Today's shale gas boom has brought a surge of drilling across the US, driving natural gas prices to
historic lows over the past couple of years. But, according to David Hughes, geoscientist and fellow at the
Post Carbon Institute, in the future, we can expect at least the same frenzied rate of drilling – but less and less oil and gas from each well on average.
“It’s been a game changer,” Mr. Hughes said of the shale gas boom at a talk last week in Maryland, “but I would say a temporary game changer.”
After crunching data from hundreds of thousands of oil and gas wells across the U.S., Mr.

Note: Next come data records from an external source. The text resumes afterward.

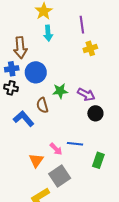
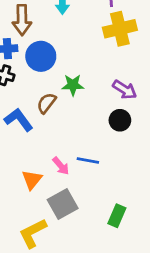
yellow cross: (90, 48) -> (120, 29), size x1.6
purple arrow: (86, 95) -> (125, 90), moved
brown semicircle: (42, 105) -> (46, 103), turned 49
green rectangle: (98, 160) -> (117, 216), moved

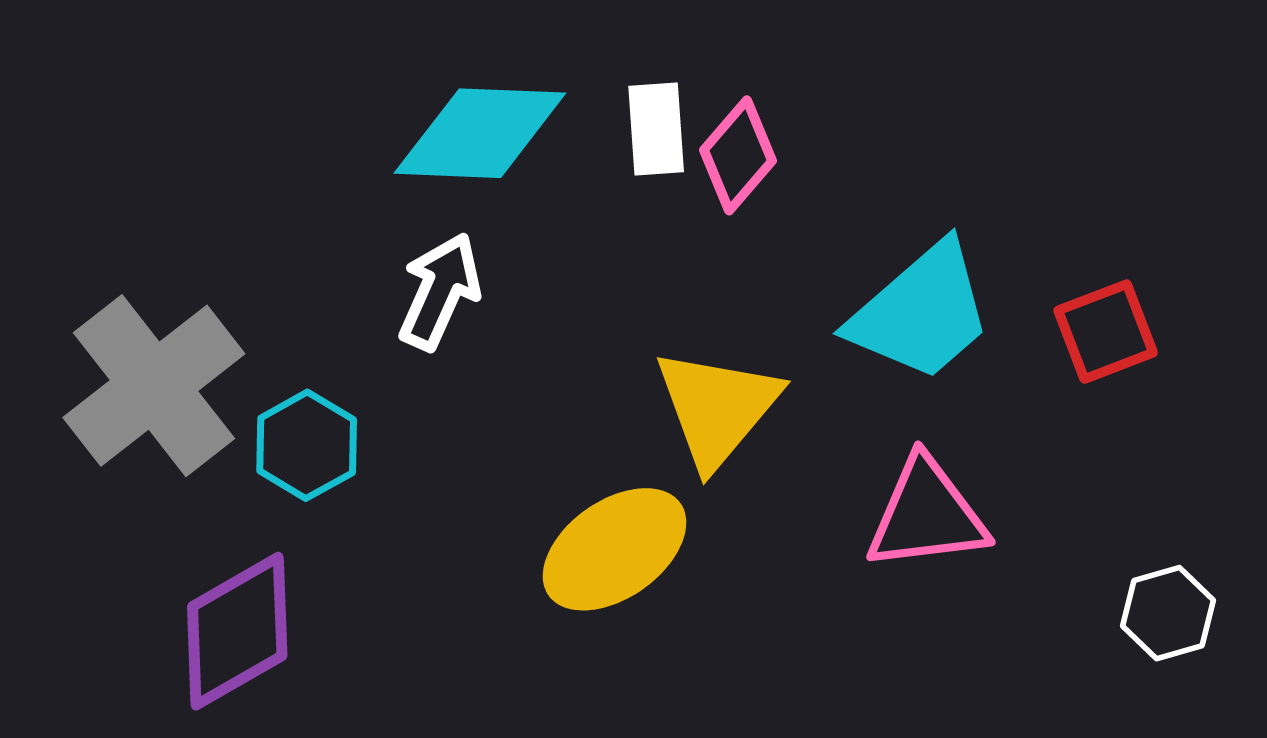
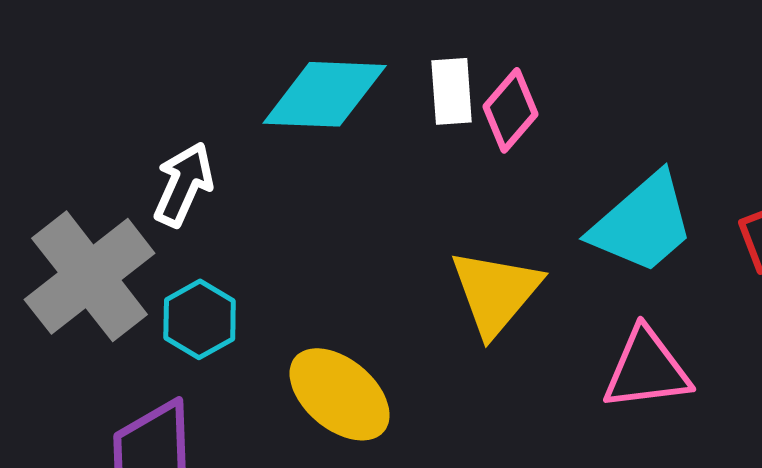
white arrow: (440, 291) -> (184, 184), moved
yellow ellipse: (615, 549) -> (340, 394), moved, turned 75

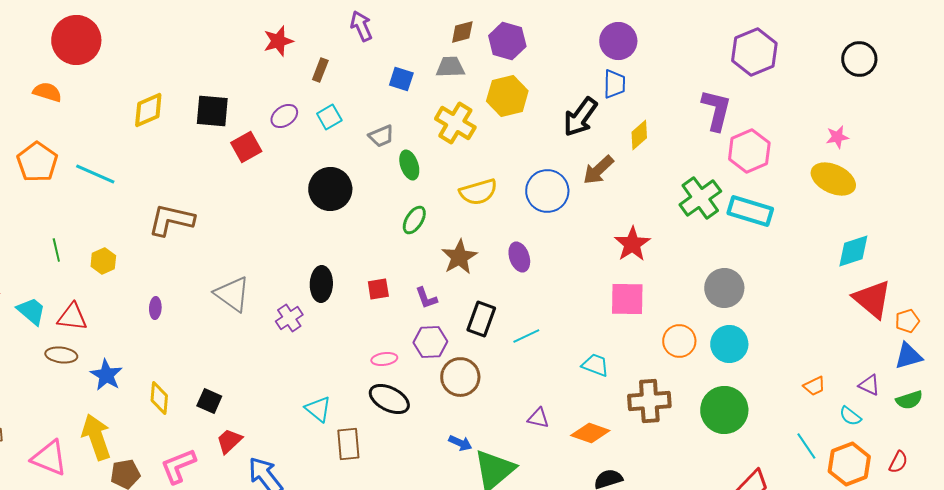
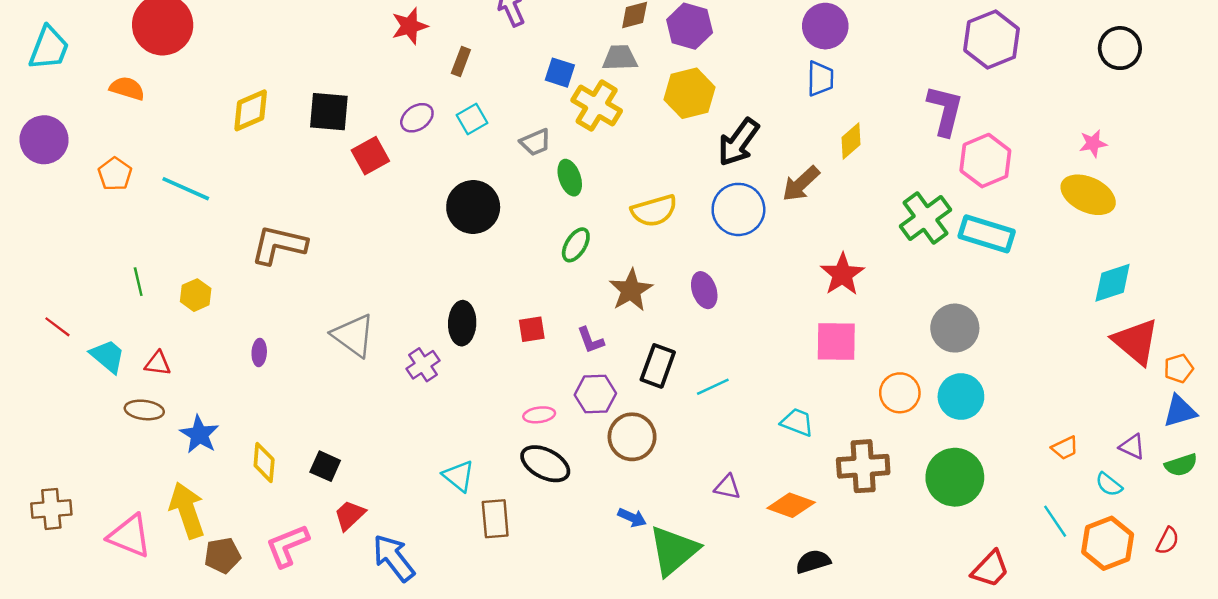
black arrow: (580, 117) -> (738, 142), moved
yellow cross: (455, 123) -> (597, 106), moved
orange pentagon: (37, 162) -> (115, 174), size x0.7
red triangle: (72, 317) -> (158, 363), size x0.7

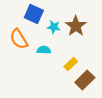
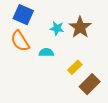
blue square: (34, 14) -> (23, 15), moved

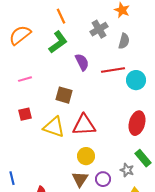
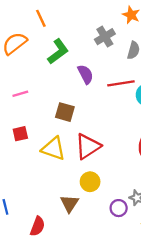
orange line: (61, 16) -> (41, 18), moved
red triangle: (84, 125) -> (88, 146), turned -30
brown triangle: (80, 179) -> (69, 203), moved
purple circle: (103, 179) -> (119, 208), moved

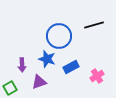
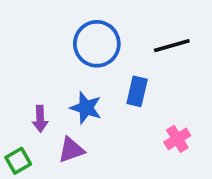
blue circle: (59, 36) -> (97, 44), moved
blue rectangle: (71, 67) -> (137, 91), moved, turned -49

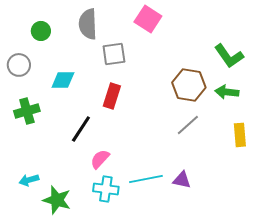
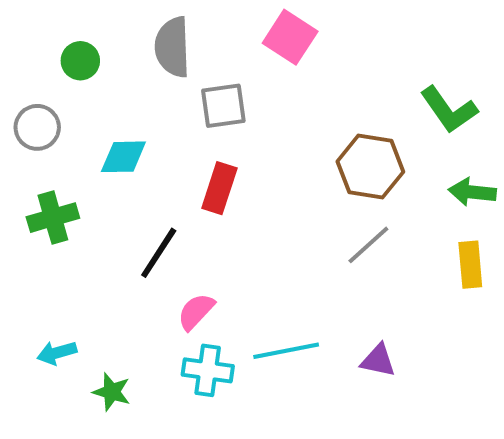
green arrow: (227, 92) -> (472, 192), moved
purple triangle: (182, 180) -> (378, 361), moved
green star: (57, 200) -> (112, 392), size x0.7

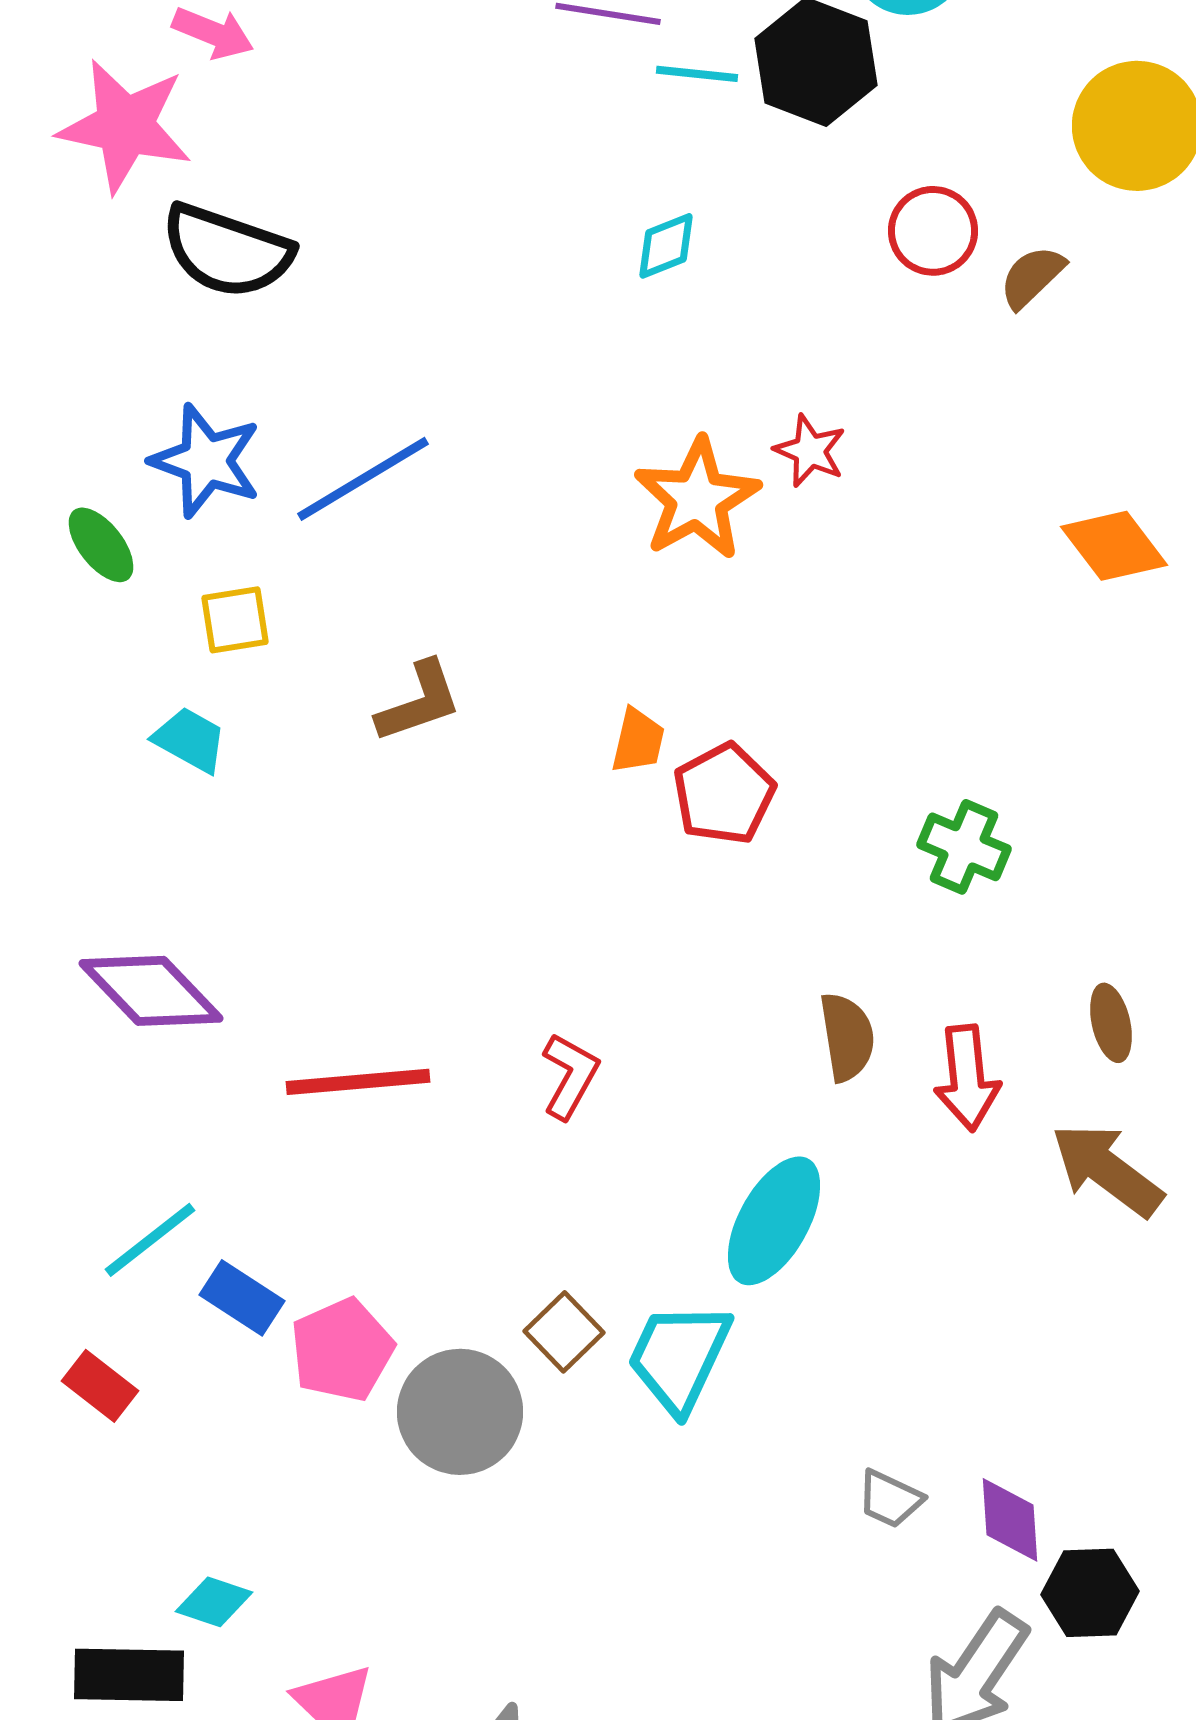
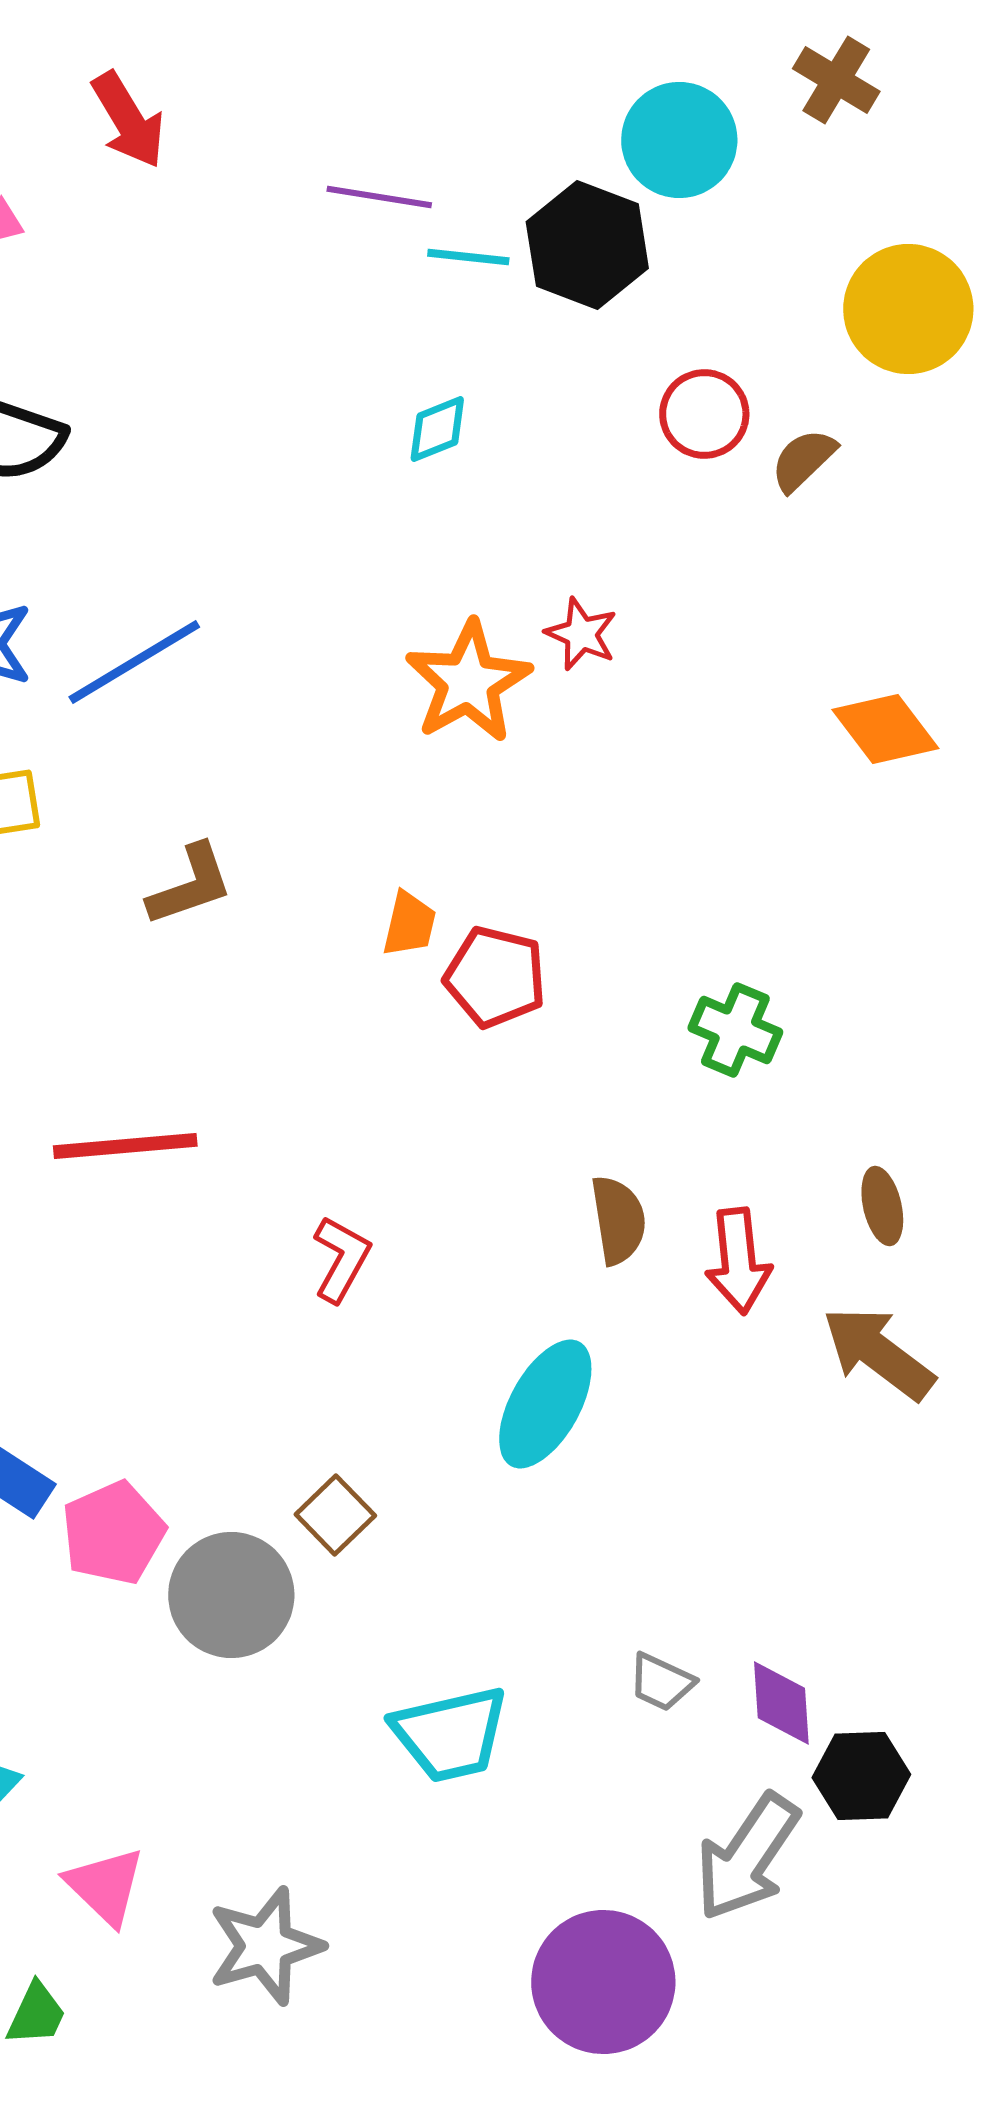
red pentagon: (724, 794) -> (495, 977), turned -30
red line: (358, 1082) -> (125, 1146), moved
cyan trapezoid: (679, 1357) -> (450, 1734), moved, turned -128

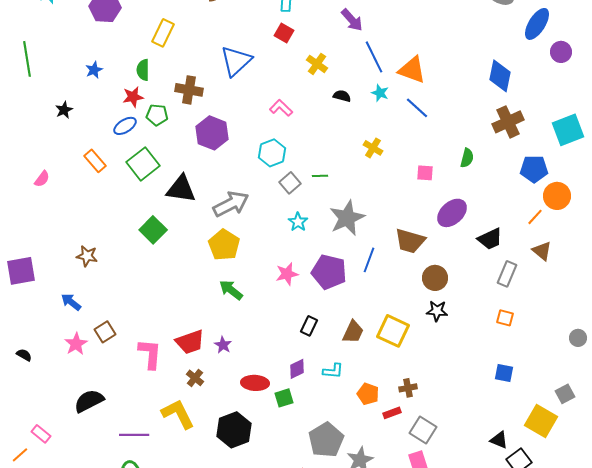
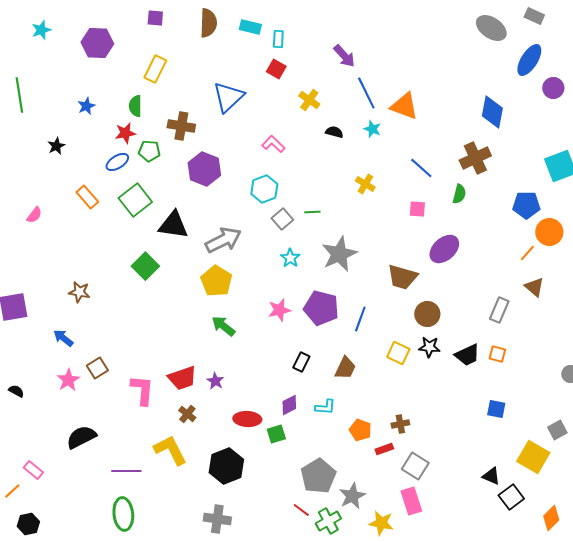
blue line: (417, 108) -> (421, 168), moved
brown cross: (508, 122) -> (475, 158), moved
black trapezoid: (490, 239) -> (467, 355), moved
blue line: (369, 260) -> (360, 319), moved
yellow square: (393, 331) -> (398, 353), moved, size x0.7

Hughes
found that just five of the country's 30 best shale plays have been responsible for 80 percent of domestic shale gas production: the Haynesville shale in Louisiana; the Barnett shale in Texas's Fort Worth region; the Marcellus shale, which underlies New York, Pennsylvania, and parts of Maryland and West Virginia; the Fayetteville shale in Arkansas; and Oklahoma's Woodford shale. When it comes to natural gas, all of the other plays pale in comparison to these five regions.
But the data reveals that in four of these top five shale-gas plays, drillers have been less and less successful in hitting the next big strike-it-rich well. Average well productivity in four of the five best American shale plays has been falling since 2010, Hughes
found. The exception, at least for now, is the Marcellus.